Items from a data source
========================
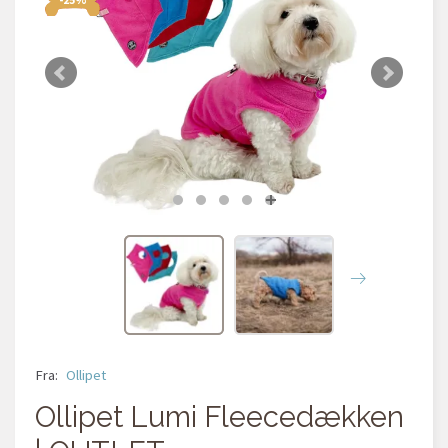
Fra:
Ollipet
Ollipet Lumi Fleecedækken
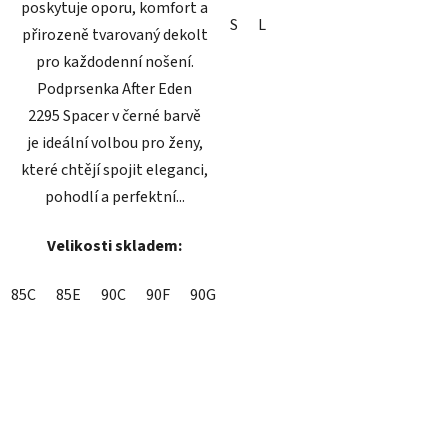
poskytuje oporu, komfort a
S
L
přirozeně tvarovaný dekolt
pro každodenní nošení.
Podprsenka After Eden
2295 Spacer v černé barvě
je ideální volbou pro ženy,
které chtějí spojit eleganci,
pohodlí a perfektní...
Velikosti skladem:
85C
85E
90C
90F
90G
95C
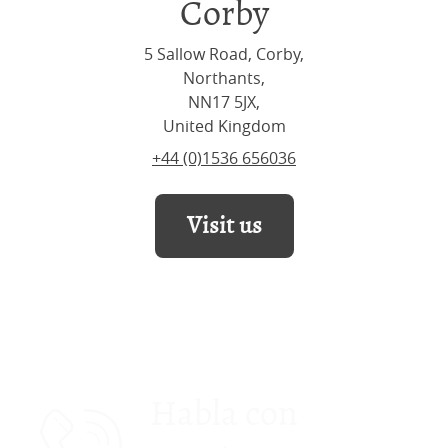
Corby
5 Sallow Road, Corby,
Northants,
NN17 5JX,
United Kingdom
+44 (0)1536 656036
Visit us
Habla con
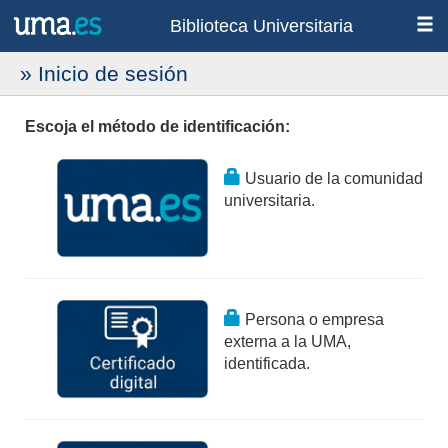
Biblioteca Universitaria
» Inicio de sesión
Escoja el método de identificación:
Usuario de la comunidad
universitaria.
Persona o empresa
externa a la UMA,
identificada.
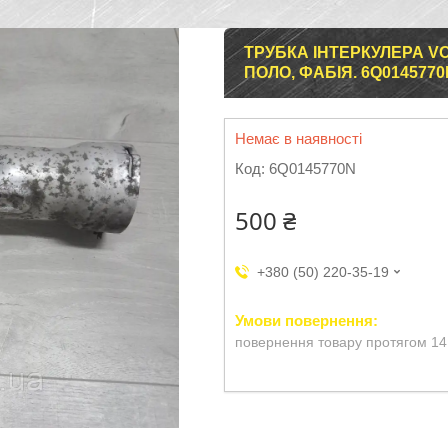
ТРУБКА ІНТЕРКУЛЕРА VO
ПОЛО, ФАБІЯ. 6Q0145770
Немає в наявності
Код:
6Q0145770N
500 ₴
+380 (50) 220-35-19
повернення товару протягом 14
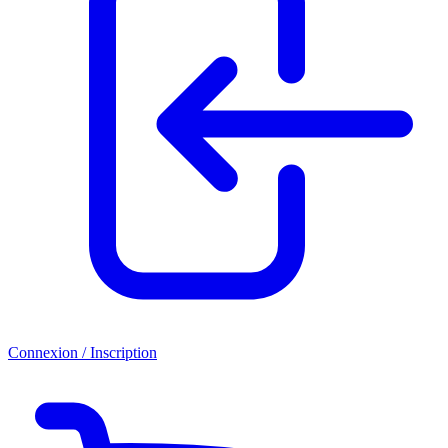
Connexion / Inscription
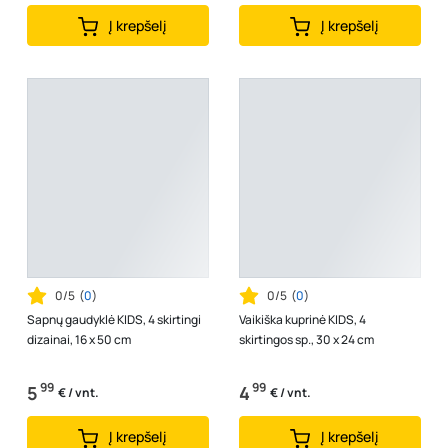
Į krepšelį
Į krepšelį
0/5
(
0
)
0/5
(
0
)
Sapnų gaudyklė KIDS, 4 skirtingi
Vaikiška kuprinė KIDS, 4
dizainai, 16 x 50 cm
skirtingos sp., 30 x 24 cm
99
99
5
4
€ / vnt.
€ / vnt.
Į krepšelį
Į krepšelį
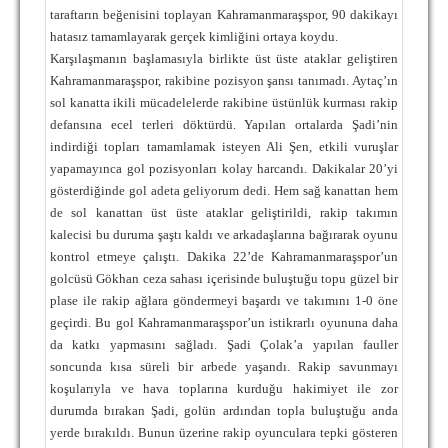
taraftarın beğenisini toplayan Kahramanmaraşspor, 90 dakikayı
TARİHİ BAŞARILAR
hatasız tamamlayarak gerçek kimliğini ortaya koydu.
Karşılaşmanın başlamasıyla birlikte üst üste ataklar geliştiren
BASINDAN
Kahramanmaraşspor, rakibine pozisyon şansı tanımadı. Aytaç’ın
KUPA MAÇLARI
sol kanatta ikili mücadelelerde rakibine üstünlük kurması rakip
defansına ecel terleri döktürdü. Yapılan ortalarda Şadi’nin
ESKi BAŞKANLAR
indirdiği topları tamamlamak isteyen Ali Şen, etkili vuruşlar
yapamayınca gol pozisyonları kolay harcandı. Dakikalar 20’yi
ESKİ HOCALAR
gösterdiğinde gol adeta geliyorum dedi. Hem sağ kanattan hem
de sol kanattan üst üste ataklar geliştirildi, rakip takımın
HAKKIMIZDA
kalecisi bu duruma şaştı kaldı ve arkadaşlarına bağırarak oyunu
MİSYON
kontrol etmeye çalıştı. Dakika 22’de Kahramanmaraşspor’un
golcüsü Gökhan ceza sahası içerisinde buluştuğu topu güzel bir
HAKKIMIZDA
plase ile rakip ağlara göndermeyi başardı ve takımını 1-0 öne
geçirdi. Bu gol Kahramanmaraşspor’un istikrarlı oyununa daha
İRTİBAT
da katkı yapmasını sağladı. Şadi Çolak’a yapılan fauller
soncunda kısa süreli bir arbede yaşandı. Rakip savunmayı
SİTE İSTATİSTİKLERİ
koşularıyla ve hava toplarına kurduğu hakimiyet ile zor
durumda bırakan Şadi, golün ardından topla buluştuğu anda
REKLAM YAYINI
yerde bırakıldı. Bunun üzerine rakip oyunculara tepki gösteren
========================
Activity:
Nothing but the lines from the first line of the data through the line with "da katkı yapmasını" belongs in the answer, copied exactly and without pictures.

Your solution:
Fra:
Ollipet
Ollipet Lumi Fleecedækken
poskytuje oporu, komfort a
S
L
přirozeně tvarovaný dekolt
pro každodenní nošení.
Podprsenka After Eden
2295 Spacer v černé barvě
je ideální volbou pro ženy,
které chtějí spojit eleganci,
pohodlí a perfektní...
Velikosti skladem:
85C
85E
90C
90F
90G
95C
Corby
5 Sallow Road, Corby,
Northants,
NN17 5JX,
United Kingdom
+44 (0)1536 656036
Visit us
Habla con
Biblioteca Universitaria
» Inicio de sesión
Escoja el método de identificación:
Usuario de la comunidad
universitaria.
Persona o empresa
externa a la UMA,
identificada.
ТРУБКА ІНТЕРКУЛЕРА VO
ПОЛО, ФАБІЯ. 6Q0145770
Немає в наявності
Код:
6Q0145770N
500 ₴
+380 (50) 220-35-19
повернення товару протягом 14
Connexion / Inscription
Į krepšelį
Į krepšelį
0/5
(
0
)
0/5
(
0
)
Sapnų gaudyklė KIDS, 4 skirtingi
Vaikiška kuprinė KIDS, 4
dizainai, 16 x 50 cm
skirtingos sp., 30 x 24 cm
99
99
5
4
€ / vnt.
€ / vnt.
Į krepšelį
Į krepšelį
taraftarın beğenisini toplayan Kahramanmaraşspor, 90 dakikayı
TARİHİ BAŞARILAR
hatasız tamamlayarak gerçek kimliğini ortaya koydu.
Karşılaşmanın başlamasıyla birlikte üst üste ataklar geliştiren
BASINDAN
Kahramanmaraşspor, rakibine pozisyon şansı tanımadı. Aytaç’ın
KUPA MAÇLARI
sol kanatta ikili mücadelelerde rakibine üstünlük kurması rakip
defansına ecel terleri döktürdü. Yapılan ortalarda Şadi’nin
ESKi BAŞKANLAR
indirdiği topları tamamlamak isteyen Ali Şen, etkili vuruşlar
yapamayınca gol pozisyonları kolay harcandı. Dakikalar 20’yi
ESKİ HOCALAR
gösterdiğinde gol adeta geliyorum dedi. Hem sağ kanattan hem
de sol kanattan üst üste ataklar geliştirildi, rakip takımın
HAKKIMIZDA
kalecisi bu duruma şaştı kaldı ve arkadaşlarına bağırarak oyunu
MİSYON
kontrol etmeye çalıştı. Dakika 22’de Kahramanmaraşspor’un
golcüsü Gökhan ceza sahası içerisinde buluştuğu topu güzel bir
HAKKIMIZDA
plase ile rakip ağlara göndermeyi başardı ve takımını 1-0 öne
geçirdi. Bu gol Kahramanmaraşspor’un istikrarlı oyununa daha
İRTİBAT
da katkı yapmasını sağladı. Şadi Çolak’a yapılan fauller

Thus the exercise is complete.